About this exercise:
From the line containing "Comentarios" to the last line of the records, reproduce every line exactly and print nothing else.

Dataset excerpts:
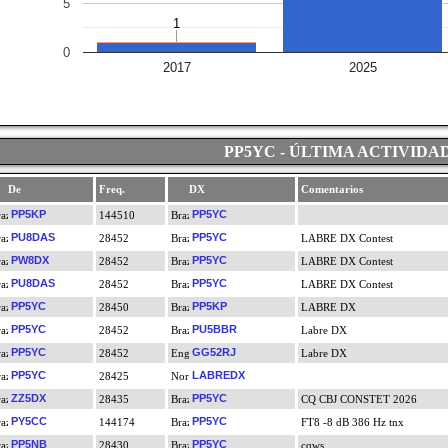
5
1
1
0
2017
2025
PP5YC - ÚLTIMA ACTIVIDA
De
Freq.
DX
Comentarios
PP5KP
PP5YC
144510
PU8DAS
PP5YC
28452
LABRE DX Contest
PW8DX
PP5YC
28452
LABRE DX Contest
PU8DAS
PP5YC
28452
LABRE DX Contest
PP5YC
PP5KP
28450
LABRE DX
PP5YC
PU5BBR
28452
Labre DX
PP5YC
GG52RJ
28452
Labre DX
PP5YC
LABREDX
28425
ZZ5DX
PP5YC
28435
CQ CBJ CONSTET 2026
PY5CC
PP5YC
144174
FT8 -8 dB 386 Hz tnx
PP5NB
PP5YC
28430
cqws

Solution to this task:
Comentarios
PP5KP
PP5YC
144510
PU8DAS
PP5YC
28452
LABRE DX Contest
PW8DX
PP5YC
28452
LABRE DX Contest
PU8DAS
PP5YC
28452
LABRE DX Contest
PP5YC
PP5KP
28450
LABRE DX
PP5YC
PU5BBR
28452
Labre DX
PP5YC
GG52RJ
28452
Labre DX
PP5YC
LABREDX
28425
ZZ5DX
PP5YC
28435
CQ CBJ CONSTET 2026
PY5CC
PP5YC
144174
FT8 -8 dB 386 Hz tnx
PP5NB
PP5YC
28430
cqws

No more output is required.